John can jog twice as fast as he can walk. He was able to jog first 5miles to his grandmother’s house, but then he got tired and walked the remaining 2miles. If the total trip took 0.9 hours, then what was his average jogging speed?

Let the walking speed be x miles per hour. Then, the jogging speed is 2x miles per hour.
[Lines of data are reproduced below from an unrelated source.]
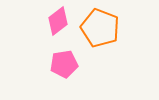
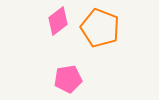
pink pentagon: moved 4 px right, 15 px down
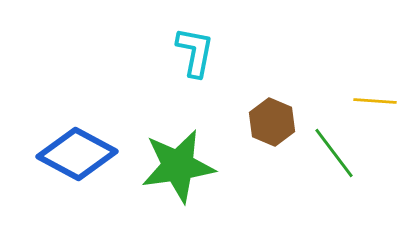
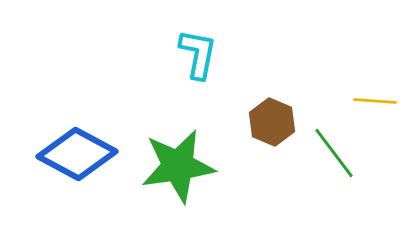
cyan L-shape: moved 3 px right, 2 px down
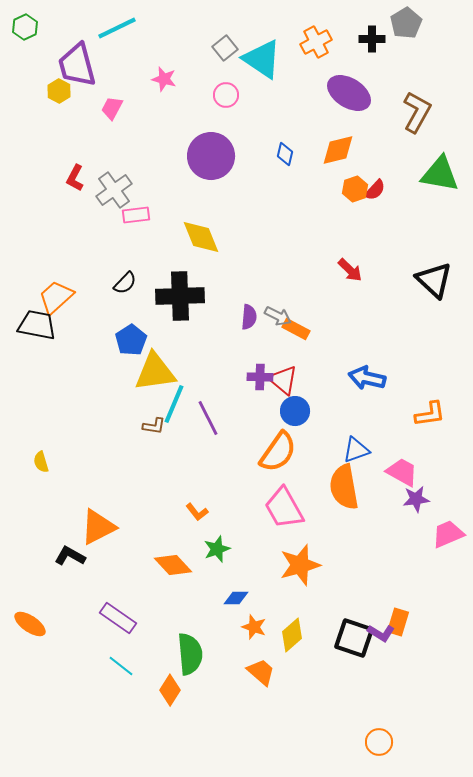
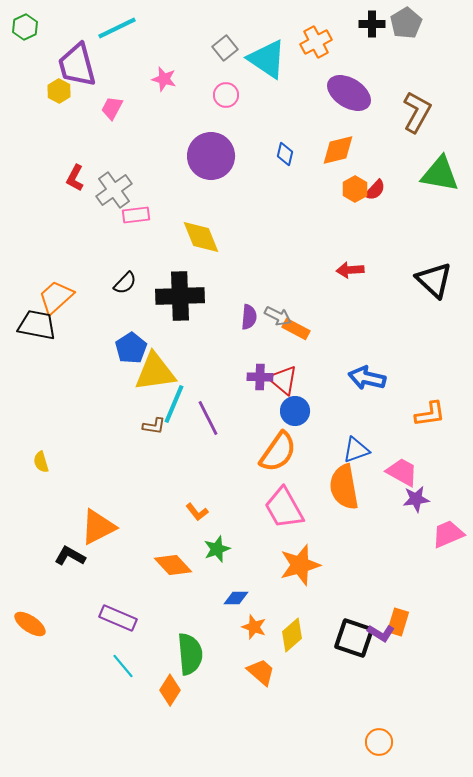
black cross at (372, 39): moved 15 px up
cyan triangle at (262, 59): moved 5 px right
orange hexagon at (355, 189): rotated 10 degrees counterclockwise
red arrow at (350, 270): rotated 132 degrees clockwise
blue pentagon at (131, 340): moved 8 px down
purple rectangle at (118, 618): rotated 12 degrees counterclockwise
cyan line at (121, 666): moved 2 px right; rotated 12 degrees clockwise
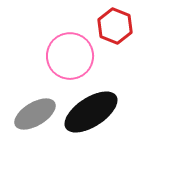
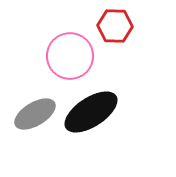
red hexagon: rotated 20 degrees counterclockwise
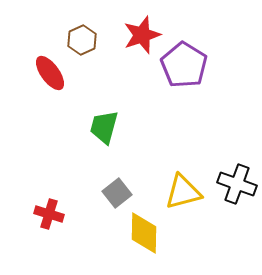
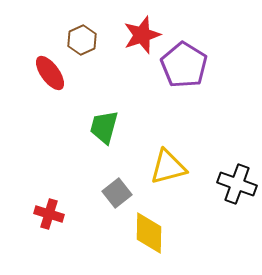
yellow triangle: moved 15 px left, 25 px up
yellow diamond: moved 5 px right
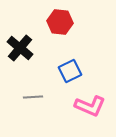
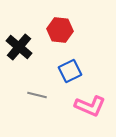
red hexagon: moved 8 px down
black cross: moved 1 px left, 1 px up
gray line: moved 4 px right, 2 px up; rotated 18 degrees clockwise
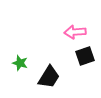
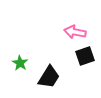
pink arrow: rotated 15 degrees clockwise
green star: rotated 14 degrees clockwise
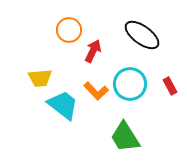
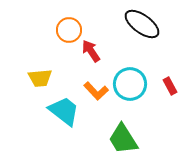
black ellipse: moved 11 px up
red arrow: moved 2 px left; rotated 60 degrees counterclockwise
cyan trapezoid: moved 1 px right, 6 px down
green trapezoid: moved 2 px left, 2 px down
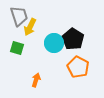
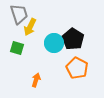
gray trapezoid: moved 2 px up
orange pentagon: moved 1 px left, 1 px down
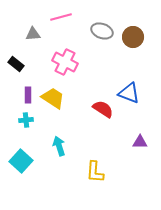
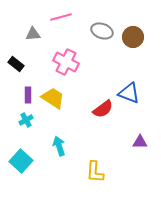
pink cross: moved 1 px right
red semicircle: rotated 110 degrees clockwise
cyan cross: rotated 24 degrees counterclockwise
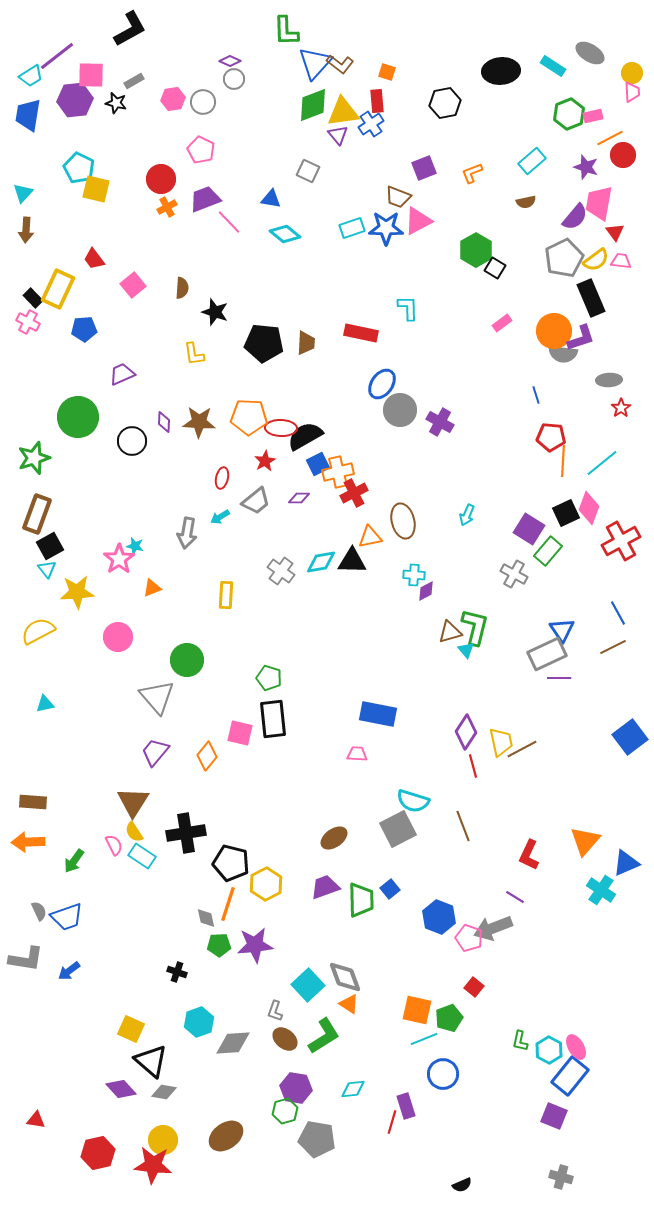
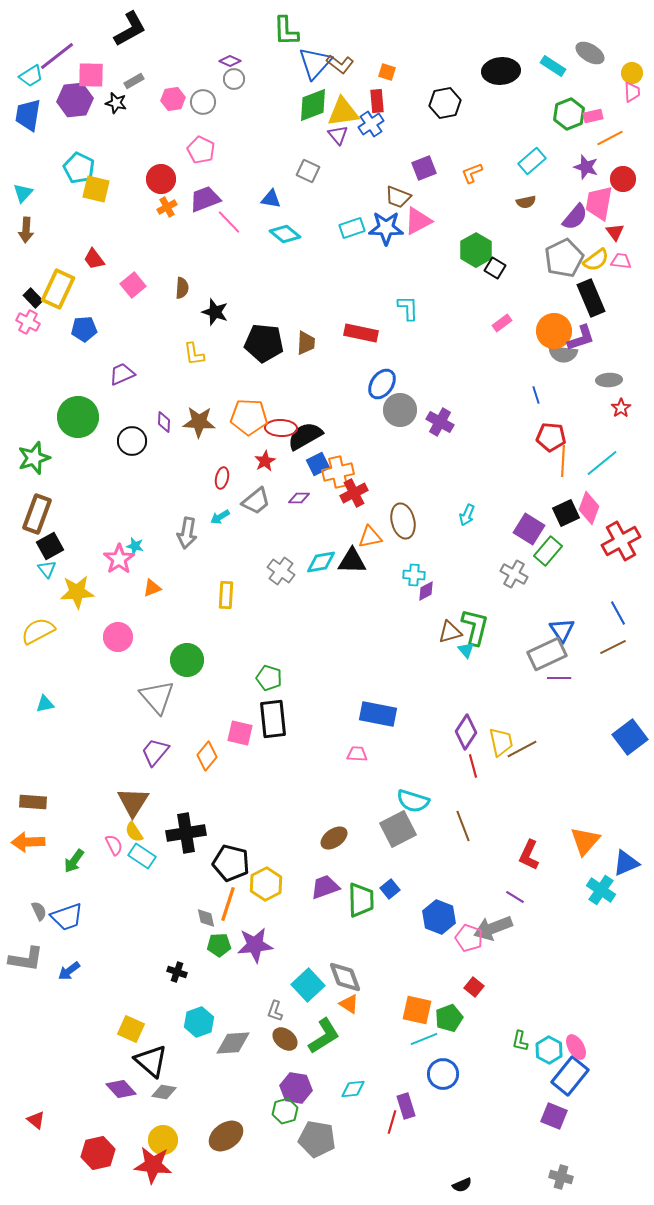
red circle at (623, 155): moved 24 px down
red triangle at (36, 1120): rotated 30 degrees clockwise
Given that John jogged 5 miles and walked 2 miles, and that the total trip took 0.9 hours, we can set up the following equations for the time spent jogging and walking:

\text{jogging time} = \frac{5}{2x}

\text{walking time} = \frac{2}{x}

The total time is the sum of these two times:

\frac{5}{2x} + \frac{2}{x} = 0.9

To solve for x, we find a common denominator and combine the fractions:

\frac{5}{2x} + \frac{2}{x} = \frac{5}{2x} + \frac{4}{2x} = \frac{9}{2x}

So,

\frac{9}{2x} = 0.9

Multiply both sides by 2x:

9 = 1.8x

Divide both sides by 1.8:

x = \frac{9}{1.8} = 5

Thus, the walking speed is 5 mph, so his jogging speed is:

2x = 2 \times 5 = 10

Therefore, his average jogging speed is 10 mph.